Crazy Science: Easing the Strain on the Energy Grid with Desiccant Packs

Scientists in Switzerland have kicked off a three-year project which uses a substance, similar to the silica gel desiccant packs often found in leather shoe boxes and electronics, to convert wasted heat from cloud data centers to cool air. The potential result, cloud data centers of the future might be able to cool themselves using their own waste heat.

The project is called THRIVE and it's goal is simple - to develop a heat pump powered by waste heat. If you have ever felt the hot air from an air conditioning unit or from the back of PC, this is waste heat. Waste heat can be very valuable and there is plenty of it coming from factories, power stations, data centers or other renewable sources such as solar power. It just needs to be harnessed and put to work efficiently.
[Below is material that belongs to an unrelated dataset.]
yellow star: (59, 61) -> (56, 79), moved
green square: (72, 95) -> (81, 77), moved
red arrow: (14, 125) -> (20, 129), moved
A coated adsorber heat exchanger
tested at the Institute for Solar Technologies
at University of Applied Sciences Rapperswil.
Heat Pumps 101

Chances are you use a heat pump every day. They can be found in heating, ventilating, and air conditioning units to to convert environmental heat, the temperature of which lies between -5 and 15°C, into thermal heat for rooms or processes.

Traditional heat pumps draw warmth from the surroundings, such as from the earth or air, to vaporize a refrigerant in an evaporator. The vapor produced in the process rises into an electrically powered compressor, which condenses it and thus heats it up.

The vapor then turns back into liquid in an adjoining condenser and releases the heat into a heating cycle. This process can be used to produce both heat to air-condition rooms and cool air, like in a refrigerator.

Adsorption heat pump

A thermally powered adsorption heat pump works in a similar way – the major difference being that, in place of a compressor, it has an adsorption heat exchanger that uses heat at temperatures from 60°C as its driving energy instead of electricity.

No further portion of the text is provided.